La tête dit rester. Assia est venue et a donné la vie à un garçon, il a 6 ans, il est scolarisé. Son fils aux doubles racines. Elle n’est pas la seule à décider, il y a le papa duquel elle est divorcée, elle ne peut pas partir.

C’était un mariage forcé, on a parlé pendant une semaine avec mon futur mari et après je suis venue en Suisse.

Jusque-là, Assia n’a pas décidé de venir, ni de rester.

Rester ou partir ?

Ses yeux se mouillent, le cœur palpite, Assia, restée figée il y a 8 ans est là, toute proche. Elle attend patiemment qu’on lui tende la main, qu’on la prenne avec elle, avec tout l’amour dont elle a besoin. Assia danse le courage. Elle est comme une chenille qui s’apprête à se métamorphoser. L’âme appelle, la vie émerge encore et encore, la mort transforme et ouvre un nouveau voyage. Mais les voyages peuvent faire peur, elle le sait, elle en a connu de ceux qui restent gravés de manière si brutale, fossilisés dans le corps et l’esprit.

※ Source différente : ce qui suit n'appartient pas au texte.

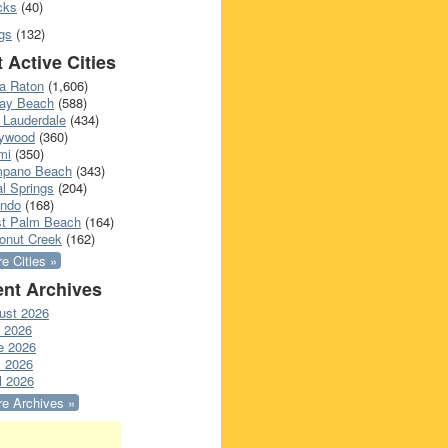
cks
(40)
gs
(132)
 Active Cities
a Raton
(1,606)
ray Beach
(588)
 Lauderdale
(434)
lywood
(360)
mi
(350)
pano Beach
(343)
l Springs
(204)
ando
(168)
t Palm Beach
(164)
onut Creek
(162)
e Cities »
nt Archives
ust 2026
y 2026
e 2026
 2026
l 2026
e Archives »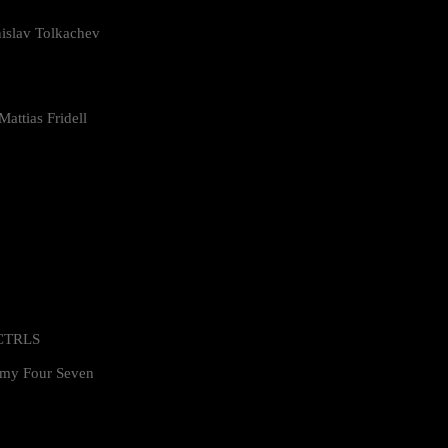
islav Tolkachev
attias Fridell
 CTRLS
my Four Seven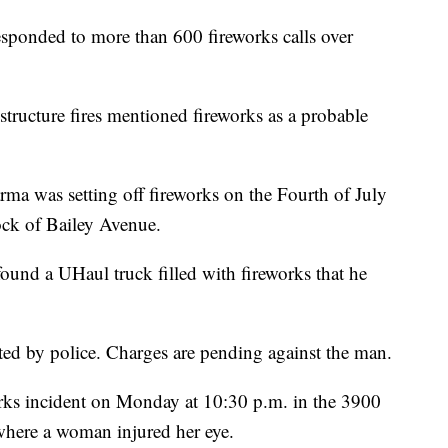
nded to more than 600 fireworks calls over
 structure fires mentioned fireworks as a probable
rma was setting off fireworks on the Fourth of July
lock of Bailey Avenue.
 found a UHaul truck filled with fireworks that he
ted by police. Charges are pending against the man.
orks incident on Monday at 10:30 p.m. in the 3900
here a woman injured her eye.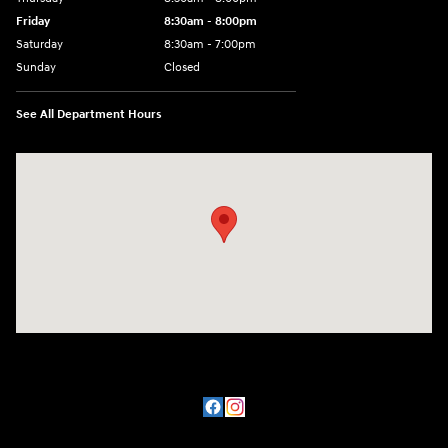
Friday
8:30am - 8:00pm
Saturday
8:30am - 7:00pm
Sunday
Closed
See All Department Hours
Visit us at: 8800 Lomas Boulevard Northeast, Albuquerque, NM 87112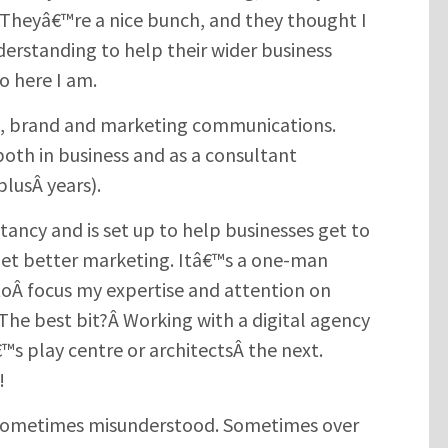
heyâ€™re a nice bunch, and they thought I
erstanding to help their wider business
 here I am.
g, brand and marketing communications.
both in business and as a consultant
plusÂ years).
ancy and is set up to help businesses get to
get better marketing. Itâ€™s a one-man
toÂ focus my expertise and attention on
. The best bit?Â Working with a digital agency
€™s play centre or architectsÂ the next.
!
. Sometimes misunderstood. Sometimes over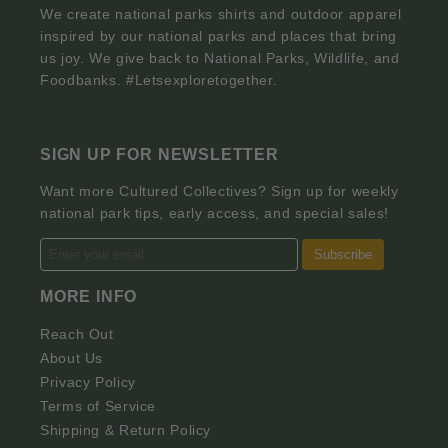
We create national parks shirts and outdoor apparel
inspired by our national parks and places that bring
us joy. We give back to National Parks, Wildlife, and
Foodbanks. #Letsexploretogether.
facebook
instagram
tiktok
twitter
pinterest
SIGN UP FOR NEWSLETTER
Want more Cultured Collectives? Sign up for weekly
national park tips, early access, and special sales!
Subscribe
MORE INFO
Reach Out
About Us
Privacy Policy
Terms of Service
Shipping & Return Policy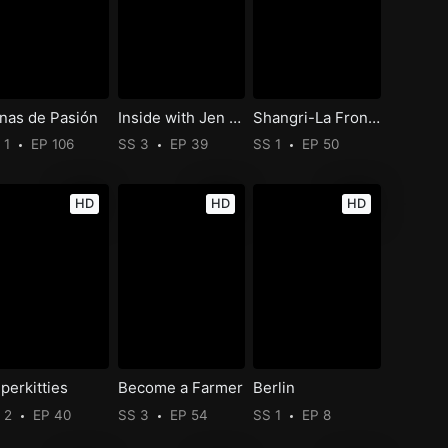
nas de Pasión
Inside with Jen Psaki
Shangri-La Frontier
 1
EP 106
SS 3
EP 39
SS 1
EP 50
HD
HD
HD
perkitties
Become a Farmer
Berlin
 2
EP 40
SS 3
EP 54
SS 1
EP 8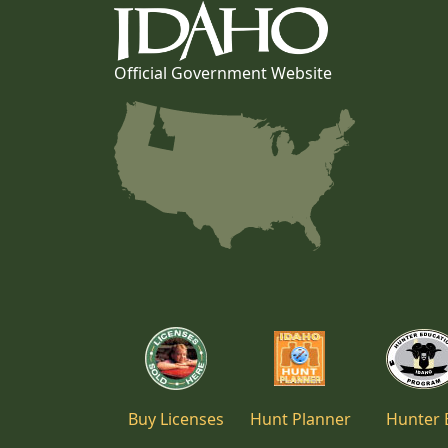
Official Government Website
Buy Licenses
Hunt Planner
Hunter 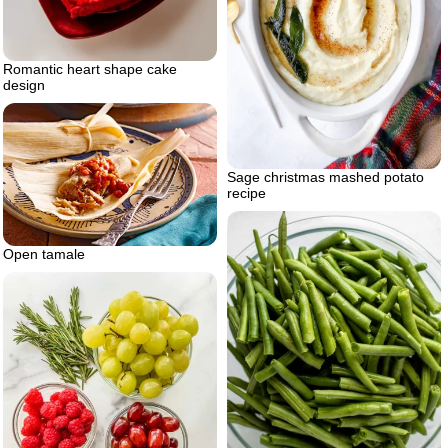
Romantic heart shape cake
design
Sage christmas mashed potato
recipe
Open tamale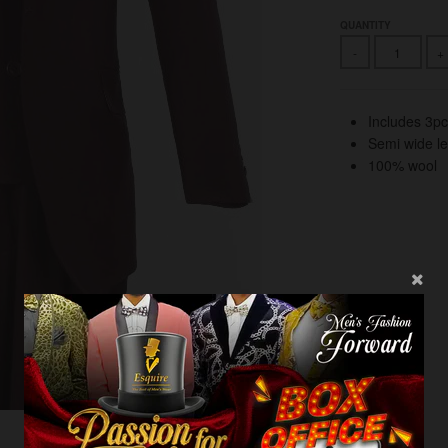
QUANTITY
-
+
Includes 3pc
Semi wide l
100% wool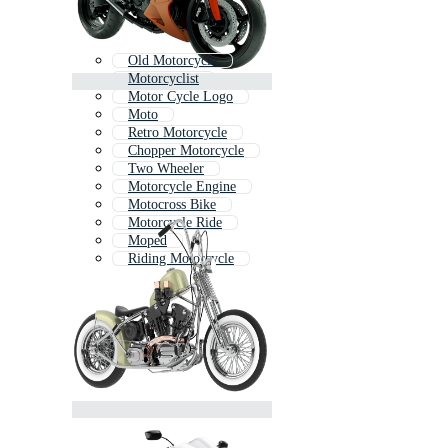
Old Motorcycle
Motorcyclist
Motor Cycle Logo
Moto
Retro Motorcycle
Chopper Motorcycle
Two Wheeler
Motorcycle Engine
Motocross Bike
Motorcycle Ride
Moped
Riding Motorcycle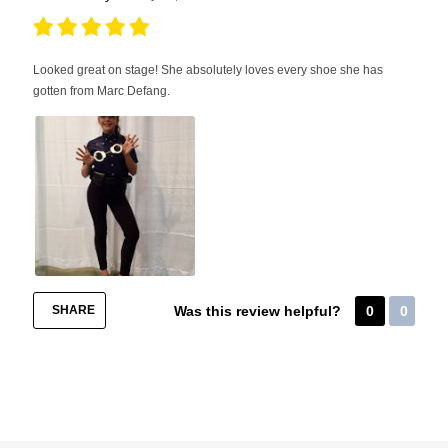
Looked great on stage! She absolutely loves every shoe she has
gotten from Marc Defang.
SHARE
Was this review helpful?
0
0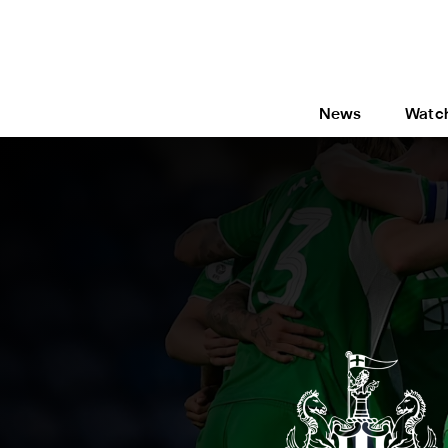
News
Watc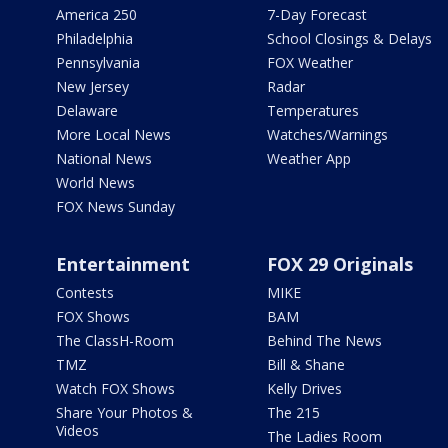
America 250
7-Day Forecast
Philadelphia
School Closings & Delays
Pennsylvania
FOX Weather
New Jersey
Radar
Delaware
Temperatures
More Local News
Watches/Warnings
National News
Weather App
World News
FOX News Sunday
Entertainment
FOX 29 Originals
Contests
MIKE
FOX Shows
BAM
The ClassH-Room
Behind The News
TMZ
Bill & Shane
Watch FOX Shows
Kelly Drives
Share Your Photos &
The 215
Videos
The Ladies Room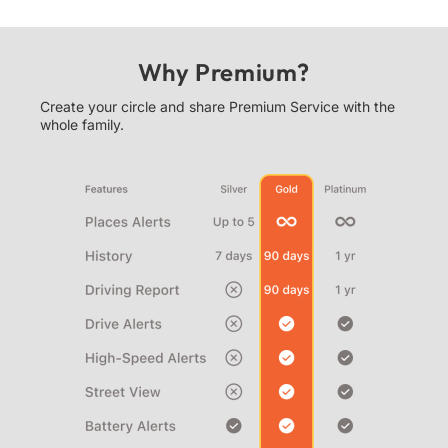
Why Premium?
Create your circle and share Premium Service with the
whole family.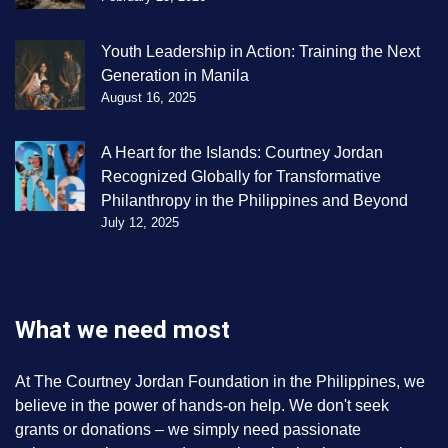
Youth Leadership in Action: Training the Next
Generation in Manila
August 16, 2025
A Heart for the Islands: Courtney Jordan
Recognized Globally for Transformative
Philanthropy in the Philippines and Beyond
July 12, 2025
What we need most
At The Courtney Jordan Foundation in the Philippines, we
believe in the power of hands-on help. We don't seek
grants or donations – we simply need passionate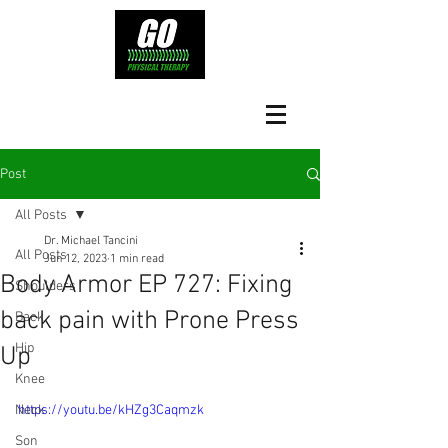
Post
All Posts
Dr. Michael Tancini
All Posts
Jun 12, 2023
1 min read
Body Armor EP 727: Fixing
Shoulders
back pain with Prone Press
Back
Hip
Up
Knee
Neck
https://youtu.be/kHZg3Caqmzk
Son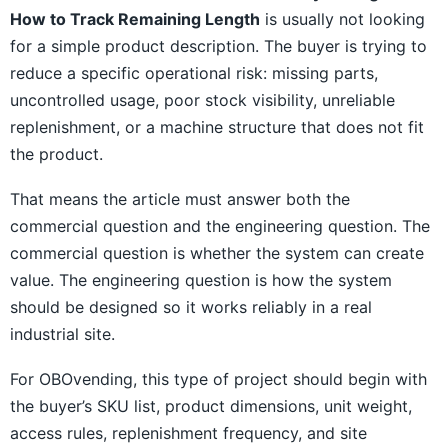
How to Track Remaining Length
is usually not looking
for a simple product description. The buyer is trying to
reduce a specific operational risk: missing parts,
uncontrolled usage, poor stock visibility, unreliable
replenishment, or a machine structure that does not fit
the product.
That means the article must answer both the
commercial question and the engineering question. The
commercial question is whether the system can create
value. The engineering question is how the system
should be designed so it works reliably in a real
industrial site.
For OBOvending, this type of project should begin with
the buyer’s SKU list, product dimensions, unit weight,
access rules, replenishment frequency, and site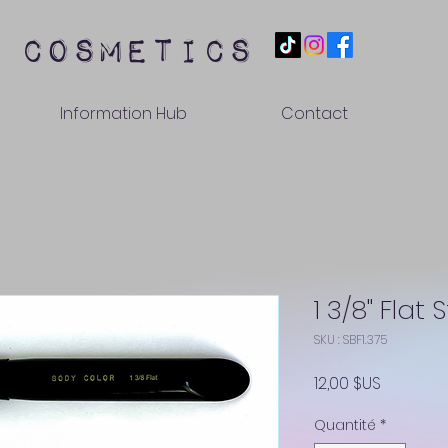
 cosmetics
Information Hub
Contact
1 3/8" Flat 
SKU : SBF1.375
Prix
12,00 $US
Quantité
*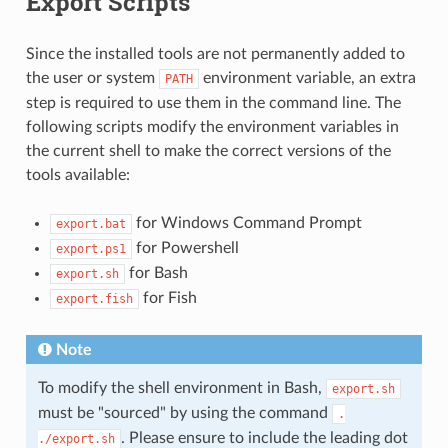
Export Scripts
Since the installed tools are not permanently added to
the user or system
environment variable, an extra
PATH
step is required to use them in the command line. The
following scripts modify the environment variables in
the current shell to make the correct versions of the
tools available:
for Windows Command Prompt
export.bat
for Powershell
export.ps1
for Bash
export.sh
for Fish
export.fish
Note
To modify the shell environment in Bash,
export.sh
must be "sourced" by using the command
.
. Please ensure to include the leading dot
./export.sh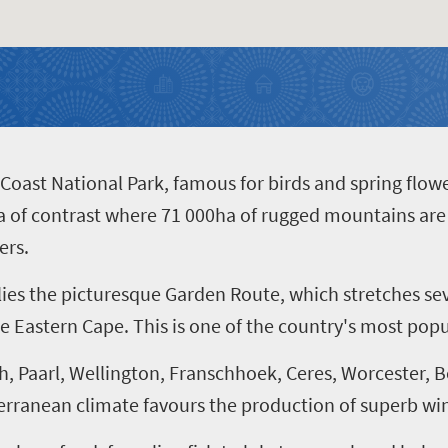
oast National Park, famous for birds and spring flowe
of contrast where 71 000ha of rugged mountains are o
ers.
 lies the picturesque Garden Route, which stretches s
e Eastern Cape. This is one of the country's most popu
h, Paarl, Wellington, Franschhoek, Ceres, Worcester,
erranean climate favours the production of superb wi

On était un petit groupe de 20 personnes, à pied, en bateau, on a eu beaucoup de problèmes pendant le voyage, en Serbie par exemple, le soir, à 2 heures du matin, on a attendu un camion qui n’arrive pas, il y a beaucoup de neige, le froid, il fait très froid, on attend, il ne vient pas, je ne peux presque plus respirer, je n’ai rien à manger pendant ce voyage, un bout de pain parfois. Il y a cet homme qui m’a donné sa veste, la prison, c’est dans ma tête tout ça. La suisse, un passage de frontière jusqu’à la France, parce que tu n’as pas beaucoup d’argent, tu penses acheter un goûter en France pour ton fils, c’est moins cher il paraît, je me suis fait arrêtée, je suis restée 3 heures, elle m’a parlé très méchant, elle m’a parlé très fort, tu connais pas que tu ne peux pas sortir de la Suisse elle m’a crié, tu connais pas que tu ne peux pas sortir. Moi j’ai parlé très gentil avec elle, elle ne voulait pas me laisser partir, moi j’avais mon fils qui sortait de l’école, j’étais tellement stressée, j’ai pleuré toute la nuit, je n’oublierai jamais comment elle m’a parlé, et les gens qui te demandent, qui te regardent comme ça, qui m’ont parlé pas gentiment, pourquoi tu es venue petite en Suisse ? Pourquoi tu n’es pas allée à l’école ? Pourquoi tu prends la place des Suisses, vous prenez beaucoup de choses c’est pas pour toi ? Avant je n’ai rien dit, maintenant je dis que c’est mon choix, c’est moi qui ai choisi.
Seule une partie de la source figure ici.